Die ausgeschiedenen Aerosolpartikel verändern sich je nach Umgebungsbedingungen in ihrer Größe und Zusammensetzung; Partikel schrumpfen beispielsweise beim Übergang aus den Atemwegen in die Raumluft durch Verdunstung an enthaltenem Wasser. Insbesondere die Lüftung und Temperatur des Konzertsaals beeinflussen die Verteilung der Partikel und des CO2-Ausstoßes maßgeblich. Die Prozesse, die zur Ausbildung und Veränderung der Aerosol- und CO2-Konzentrationen führen, sind von einer Vielzahl unterschiedlicher Faktoren abhängig und im Einzelfall kaum vorherzusehen. “Wir möchten herausfinden, wie die Belastung in der Nähe des Dummys ist, um daraus ableiten zu können, welche Personen in der Nähe grundsätzlich gefährdet sein könnten oder auch nicht", so Prof. Dr. Schade.

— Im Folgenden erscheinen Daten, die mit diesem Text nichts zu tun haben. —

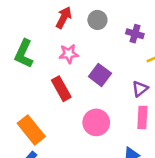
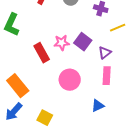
pink star: (69, 54) -> (62, 43), moved
purple square: (100, 75) -> (83, 42), moved

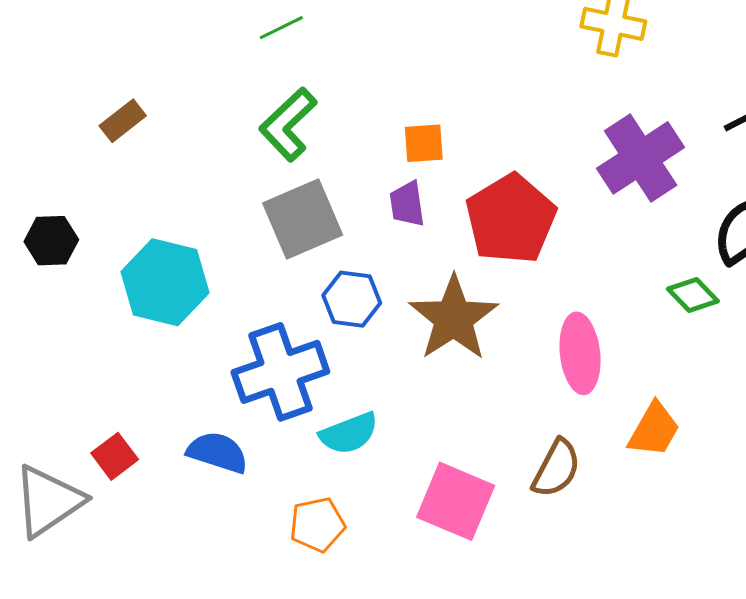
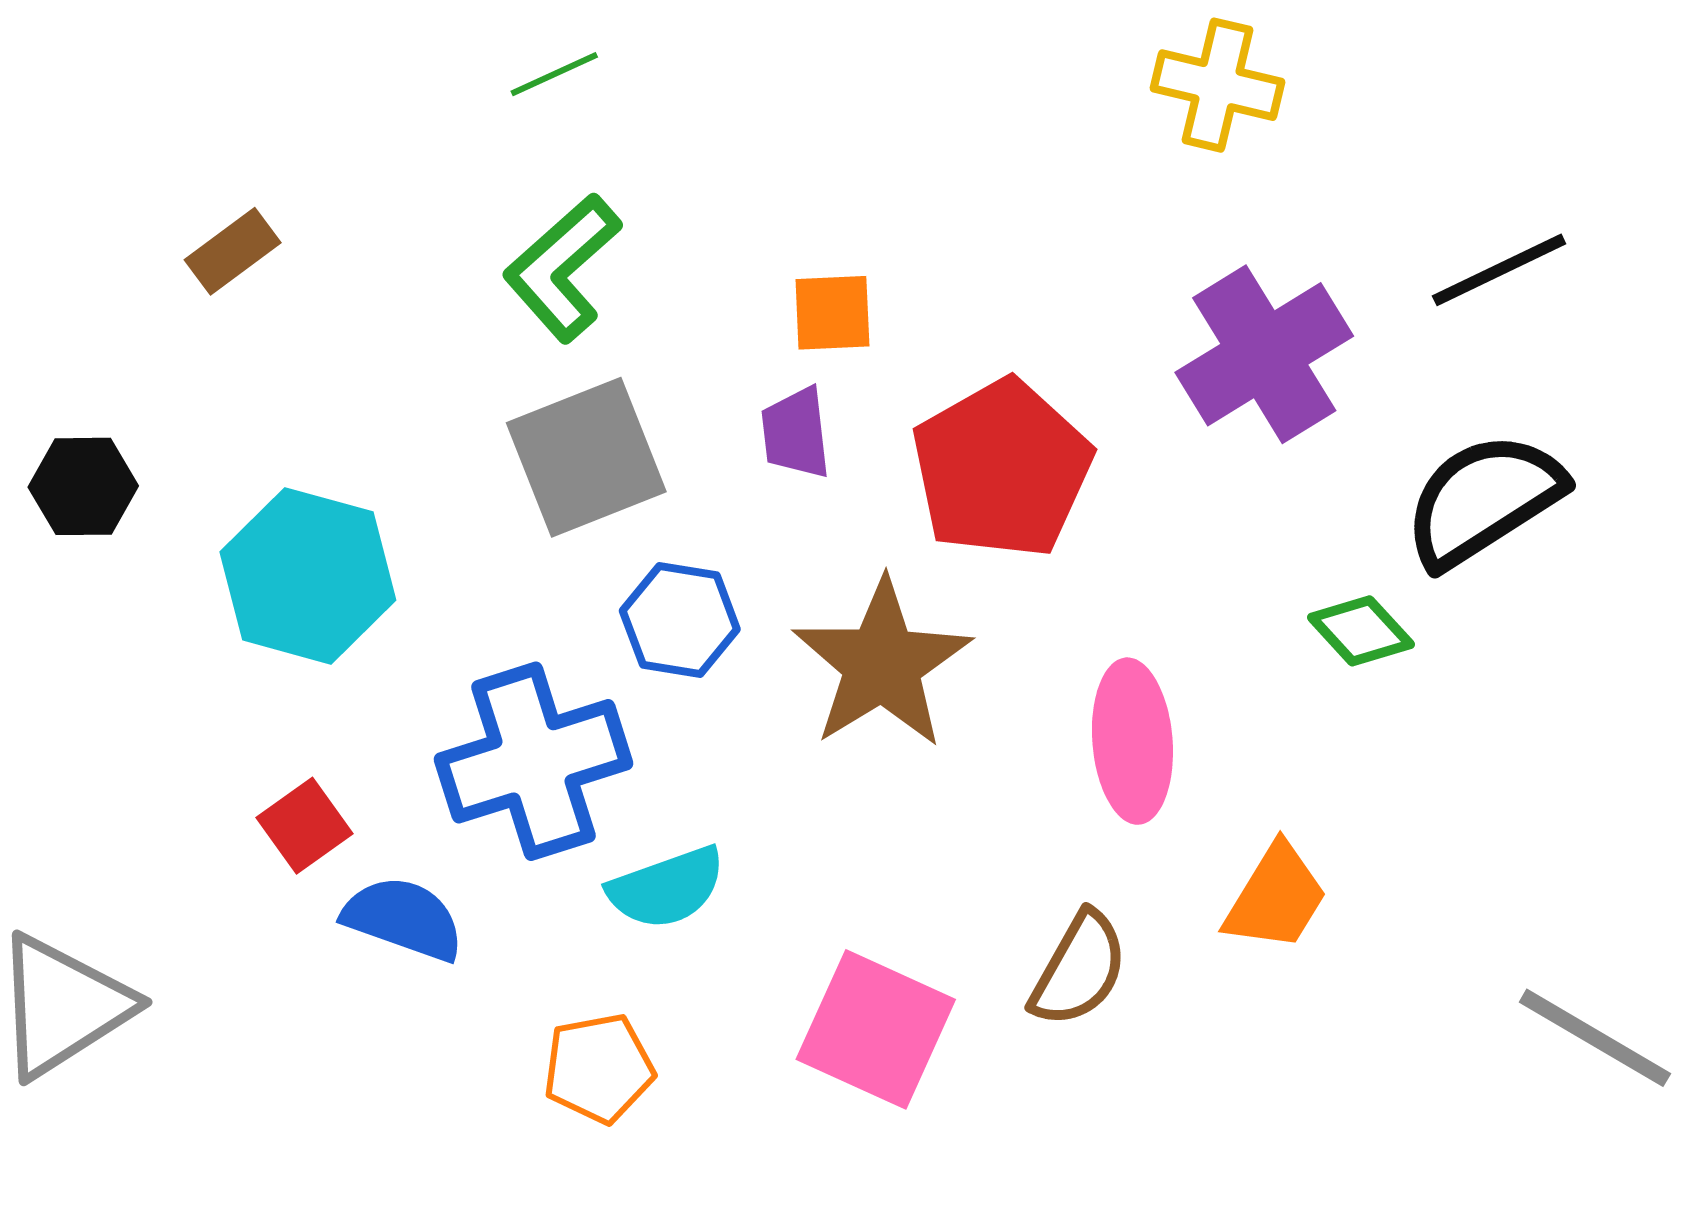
red square: (115, 456) -> (304, 826), moved

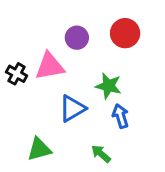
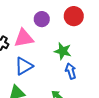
blue triangle: (72, 108) -> (24, 66), moved

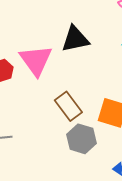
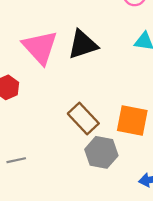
pink triangle: (36, 60) -> (40, 47), moved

Erste Auswertungen der Untersuchungen im Konzerthaus Dortmund deuten bereits darauf hin, dass die dort installierte Lüftungsanlage schon auf sehr kurze Distanzen erhebliche Verdünnungseffekte von konzentriert eingeleiteten Aerosolen und CO2 erzeugt. Die Ergebnisse der Untersuchungen sollen dazu beitragen, eine Risikobewertung zur Infektion mit Sars-CoV-2 Viren beim Besuch von Konzerten auf der Basis experimentell gewonnener Daten zu ermöglichen. Ob sich die Erkenntnisse auch auf andere Kulturhäuser übertragen lassen oder ob dort ggf. auch entsprechende Messungen durchgeführt werden müssen, ist derzeit noch nicht absehbar. Auch für die Belüftung von Klassenräumen in Schulen und Hörsälen an Universitäten könnten die Ergebnisse der Studie wertvolle Beiträge zur Gefährdungsbeurteilung liefern.